Pinedo-Villanueva Rafael, Khalid Sara, Wylde Vikki, Gooberman-Hill Rachael, Soni Anushka, Judge Andrew
Nuffield Department of Orthopaedics, Rheumatology and Musculoskeletal Sciences, University of Oxford, Botnar Research Centre, Windmill Road, Headington, Oxford, OX3 7LD, UK.
MRC Lifecourse Epidemiology Unit, University of Southampton, Southampton, UK.
BMC Musculoskelet Disord. 2018 Oct 2;19(1):354. doi: 10.1186/s12891-018-2270-9.
Approximately one in five patients undergoing knee replacement surgery experience chronic pain after their operation, which can negatively impact on their quality of life. In order to develop and evaluate interventions to improve the management of chronic post-surgical pain, we aimed to derive a cut-off point in the Oxford Knee Score pain subscale to identify patients with chronic pain following knee replacement, and to characterise these patients using self-reported outcomes.
Data from the English Patient-Reported Outcome Measures (PROMs) programme were used. This comprised patient-reported data from 128,145 patients who underwent primary knee replacement surgery in England between 2012 and 2015. Cluster analysis was applied to derive a cut-off point on the pain subscale of the Oxford Knee Score.
A high-pain group was identified, described by a maximum of 14 points in the Oxford Knee Score pain subscale six months after surgery. The high-pain group, comprising 15% of the sample, was characterised by severe and frequent problems in all pain dimensions, particularly in pain severity, night pain and limping, as well as in all dimensions of health-related quality of life.

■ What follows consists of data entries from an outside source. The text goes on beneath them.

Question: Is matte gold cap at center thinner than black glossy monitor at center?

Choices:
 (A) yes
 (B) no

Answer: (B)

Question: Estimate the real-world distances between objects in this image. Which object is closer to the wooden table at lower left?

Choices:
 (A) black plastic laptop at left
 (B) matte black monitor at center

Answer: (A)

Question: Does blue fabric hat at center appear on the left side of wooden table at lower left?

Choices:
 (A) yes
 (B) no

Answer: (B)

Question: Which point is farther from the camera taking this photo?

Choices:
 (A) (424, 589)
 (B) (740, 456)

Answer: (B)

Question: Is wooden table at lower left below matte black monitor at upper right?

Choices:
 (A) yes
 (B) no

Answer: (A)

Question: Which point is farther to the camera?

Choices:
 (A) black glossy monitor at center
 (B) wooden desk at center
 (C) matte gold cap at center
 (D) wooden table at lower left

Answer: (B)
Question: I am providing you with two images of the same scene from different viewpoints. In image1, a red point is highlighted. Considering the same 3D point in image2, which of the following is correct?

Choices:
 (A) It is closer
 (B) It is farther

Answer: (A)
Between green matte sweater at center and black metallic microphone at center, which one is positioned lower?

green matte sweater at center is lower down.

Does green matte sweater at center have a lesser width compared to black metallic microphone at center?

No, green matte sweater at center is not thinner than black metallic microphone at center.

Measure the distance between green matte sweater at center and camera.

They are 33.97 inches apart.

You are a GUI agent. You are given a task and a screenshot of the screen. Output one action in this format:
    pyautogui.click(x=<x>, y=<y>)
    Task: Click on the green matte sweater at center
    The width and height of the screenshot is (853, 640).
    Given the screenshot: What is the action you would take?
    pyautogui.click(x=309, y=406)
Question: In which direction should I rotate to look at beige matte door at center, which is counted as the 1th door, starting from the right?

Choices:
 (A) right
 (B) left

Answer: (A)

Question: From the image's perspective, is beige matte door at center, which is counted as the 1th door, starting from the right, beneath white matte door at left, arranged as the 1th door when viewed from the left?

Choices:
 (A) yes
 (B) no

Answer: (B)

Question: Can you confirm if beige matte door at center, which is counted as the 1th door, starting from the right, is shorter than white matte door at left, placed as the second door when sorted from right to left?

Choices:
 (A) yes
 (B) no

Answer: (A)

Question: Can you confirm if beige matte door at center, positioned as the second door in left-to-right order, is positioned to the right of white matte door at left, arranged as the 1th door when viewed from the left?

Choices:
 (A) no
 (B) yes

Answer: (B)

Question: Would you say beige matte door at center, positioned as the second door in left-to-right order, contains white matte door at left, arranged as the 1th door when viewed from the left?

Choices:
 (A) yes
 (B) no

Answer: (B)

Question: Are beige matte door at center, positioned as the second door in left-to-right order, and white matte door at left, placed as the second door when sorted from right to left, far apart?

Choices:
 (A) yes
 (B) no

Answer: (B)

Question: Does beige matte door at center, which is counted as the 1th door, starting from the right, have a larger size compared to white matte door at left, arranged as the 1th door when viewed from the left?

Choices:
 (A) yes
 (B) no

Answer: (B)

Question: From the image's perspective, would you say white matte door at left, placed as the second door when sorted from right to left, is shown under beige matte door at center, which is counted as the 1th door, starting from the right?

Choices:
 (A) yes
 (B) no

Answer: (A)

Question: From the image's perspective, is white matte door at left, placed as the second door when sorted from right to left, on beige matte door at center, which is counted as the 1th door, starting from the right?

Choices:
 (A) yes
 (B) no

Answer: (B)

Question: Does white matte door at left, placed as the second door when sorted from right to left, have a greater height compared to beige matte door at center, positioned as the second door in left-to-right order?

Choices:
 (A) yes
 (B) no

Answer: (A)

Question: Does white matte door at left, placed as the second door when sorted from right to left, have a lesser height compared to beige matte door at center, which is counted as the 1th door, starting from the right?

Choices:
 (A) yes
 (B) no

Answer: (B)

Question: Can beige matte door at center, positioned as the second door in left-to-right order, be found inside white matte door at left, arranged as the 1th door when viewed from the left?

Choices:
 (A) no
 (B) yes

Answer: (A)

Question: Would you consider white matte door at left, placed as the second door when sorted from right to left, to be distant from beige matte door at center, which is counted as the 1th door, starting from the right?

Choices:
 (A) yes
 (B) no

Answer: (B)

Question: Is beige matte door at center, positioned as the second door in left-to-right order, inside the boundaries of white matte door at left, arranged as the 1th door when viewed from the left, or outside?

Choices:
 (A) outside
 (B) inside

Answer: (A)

Patients with Oxford Knee Score pain subscale scores of 14 or less at six months after knee replacement can be considered to be in chronic pain that is likely to negatively affect their quality of life. This derived cut-off can be used for patient selection in research settings to design and assess interventions that support patients in their management of chronic post-surgical pain.
接受膝关节置换手术的患者中,约五分之一在术后经历慢性疼痛,这会对他们的生活质量产生负面影响。为了开发和评估改善慢性术后疼痛管理的干预措施,我们旨在得出牛津膝关节评分疼痛子量表的一个临界点,以识别膝关节置换术后慢性疼痛患者,并使用自我报告结果对这些患者进行特征描述。

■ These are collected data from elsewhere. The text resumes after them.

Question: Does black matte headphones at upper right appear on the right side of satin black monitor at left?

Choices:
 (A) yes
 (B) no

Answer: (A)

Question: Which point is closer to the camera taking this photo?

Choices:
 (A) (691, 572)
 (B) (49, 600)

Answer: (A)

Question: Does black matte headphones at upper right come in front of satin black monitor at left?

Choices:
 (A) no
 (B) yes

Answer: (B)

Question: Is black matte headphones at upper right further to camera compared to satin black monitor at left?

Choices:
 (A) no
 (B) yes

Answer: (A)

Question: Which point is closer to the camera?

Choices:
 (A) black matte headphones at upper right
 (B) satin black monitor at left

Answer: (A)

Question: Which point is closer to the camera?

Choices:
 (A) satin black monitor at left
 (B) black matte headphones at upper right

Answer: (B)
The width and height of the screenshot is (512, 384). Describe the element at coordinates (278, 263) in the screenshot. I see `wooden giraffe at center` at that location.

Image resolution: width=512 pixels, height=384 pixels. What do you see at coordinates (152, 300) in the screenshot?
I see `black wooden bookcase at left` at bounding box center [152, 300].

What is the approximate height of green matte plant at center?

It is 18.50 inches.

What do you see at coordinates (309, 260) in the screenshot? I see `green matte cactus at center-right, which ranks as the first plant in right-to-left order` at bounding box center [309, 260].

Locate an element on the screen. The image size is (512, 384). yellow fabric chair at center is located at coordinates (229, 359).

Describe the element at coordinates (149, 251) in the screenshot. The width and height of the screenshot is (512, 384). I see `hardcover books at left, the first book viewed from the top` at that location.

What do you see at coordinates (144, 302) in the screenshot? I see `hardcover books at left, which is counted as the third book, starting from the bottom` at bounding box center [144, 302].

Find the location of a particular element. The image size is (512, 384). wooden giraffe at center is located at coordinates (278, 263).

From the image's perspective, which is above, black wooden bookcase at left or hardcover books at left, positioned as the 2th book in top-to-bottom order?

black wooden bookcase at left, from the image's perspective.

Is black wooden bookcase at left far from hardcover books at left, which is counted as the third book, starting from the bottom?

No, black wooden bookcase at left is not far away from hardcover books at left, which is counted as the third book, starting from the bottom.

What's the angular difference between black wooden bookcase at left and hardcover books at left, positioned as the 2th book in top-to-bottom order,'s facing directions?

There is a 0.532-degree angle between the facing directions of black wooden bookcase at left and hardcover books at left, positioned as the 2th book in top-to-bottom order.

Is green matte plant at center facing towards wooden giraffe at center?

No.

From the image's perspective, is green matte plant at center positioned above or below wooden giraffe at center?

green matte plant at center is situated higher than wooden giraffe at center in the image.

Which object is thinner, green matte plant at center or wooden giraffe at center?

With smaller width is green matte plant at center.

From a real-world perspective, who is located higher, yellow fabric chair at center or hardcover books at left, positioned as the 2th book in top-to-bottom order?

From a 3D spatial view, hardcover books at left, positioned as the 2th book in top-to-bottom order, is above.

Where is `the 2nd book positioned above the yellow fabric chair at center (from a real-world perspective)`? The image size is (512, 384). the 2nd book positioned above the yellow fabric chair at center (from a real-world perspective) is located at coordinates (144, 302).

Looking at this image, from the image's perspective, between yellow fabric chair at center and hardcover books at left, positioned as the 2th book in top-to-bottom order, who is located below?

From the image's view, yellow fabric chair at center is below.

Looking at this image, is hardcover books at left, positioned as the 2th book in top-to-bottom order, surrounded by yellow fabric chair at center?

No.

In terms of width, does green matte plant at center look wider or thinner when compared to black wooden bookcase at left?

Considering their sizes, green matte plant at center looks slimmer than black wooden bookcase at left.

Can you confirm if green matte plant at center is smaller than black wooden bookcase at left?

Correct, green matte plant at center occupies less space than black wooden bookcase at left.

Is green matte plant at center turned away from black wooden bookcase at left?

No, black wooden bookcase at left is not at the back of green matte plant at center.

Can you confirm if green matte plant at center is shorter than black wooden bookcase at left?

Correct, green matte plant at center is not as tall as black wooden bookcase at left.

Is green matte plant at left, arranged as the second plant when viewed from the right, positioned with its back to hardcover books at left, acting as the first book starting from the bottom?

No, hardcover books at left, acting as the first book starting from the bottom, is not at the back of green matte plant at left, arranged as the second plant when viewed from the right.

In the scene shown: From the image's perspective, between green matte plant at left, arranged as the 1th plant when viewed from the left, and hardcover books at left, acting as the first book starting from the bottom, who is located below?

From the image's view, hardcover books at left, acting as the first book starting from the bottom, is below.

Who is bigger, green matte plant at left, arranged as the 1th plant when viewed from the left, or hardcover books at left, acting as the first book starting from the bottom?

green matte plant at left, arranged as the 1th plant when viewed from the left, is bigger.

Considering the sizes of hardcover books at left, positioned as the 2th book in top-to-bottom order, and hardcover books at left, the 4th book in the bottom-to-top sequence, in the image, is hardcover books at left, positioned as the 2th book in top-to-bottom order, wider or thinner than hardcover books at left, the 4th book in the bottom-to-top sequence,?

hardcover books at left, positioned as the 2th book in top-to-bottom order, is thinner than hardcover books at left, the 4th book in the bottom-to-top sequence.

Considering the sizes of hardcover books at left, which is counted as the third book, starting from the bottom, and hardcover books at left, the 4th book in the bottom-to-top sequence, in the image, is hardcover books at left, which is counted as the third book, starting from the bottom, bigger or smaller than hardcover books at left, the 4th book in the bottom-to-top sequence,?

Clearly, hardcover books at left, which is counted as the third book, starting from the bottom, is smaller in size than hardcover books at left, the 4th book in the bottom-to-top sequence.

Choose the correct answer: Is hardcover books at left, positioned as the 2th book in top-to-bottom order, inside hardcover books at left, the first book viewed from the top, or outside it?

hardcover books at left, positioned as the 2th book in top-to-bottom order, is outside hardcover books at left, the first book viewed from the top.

使用来自英国患者报告结果测量(PROMs)项目的数据。这包括2012年至2015年期间在英国接受初次膝关节置换手术的128,145名患者的患者报告数据。应用聚类分析得出牛津膝关节评分疼痛子量表的临界点。
确定了一个高疼痛组,其特征为术后六个月牛津膝关节评分疼痛子量表最高得分为14分。高疼痛组占样本的15%,其特点是在所有疼痛维度,特别是疼痛严重程度、夜间疼痛和跛行方面存在严重且频繁的问题,以及在与健康相关的生活质量的所有维度。
膝关节置换术后六个月牛津膝关节评分疼痛子量表得分在14分及以下的患者可被认为处于慢性疼痛中,这可能会对他们的生活质量产生负面影响。这个得出的临界点可用于研究环境中的患者选择,以设计和评估支持患者管理慢性术后疼痛的干预措施。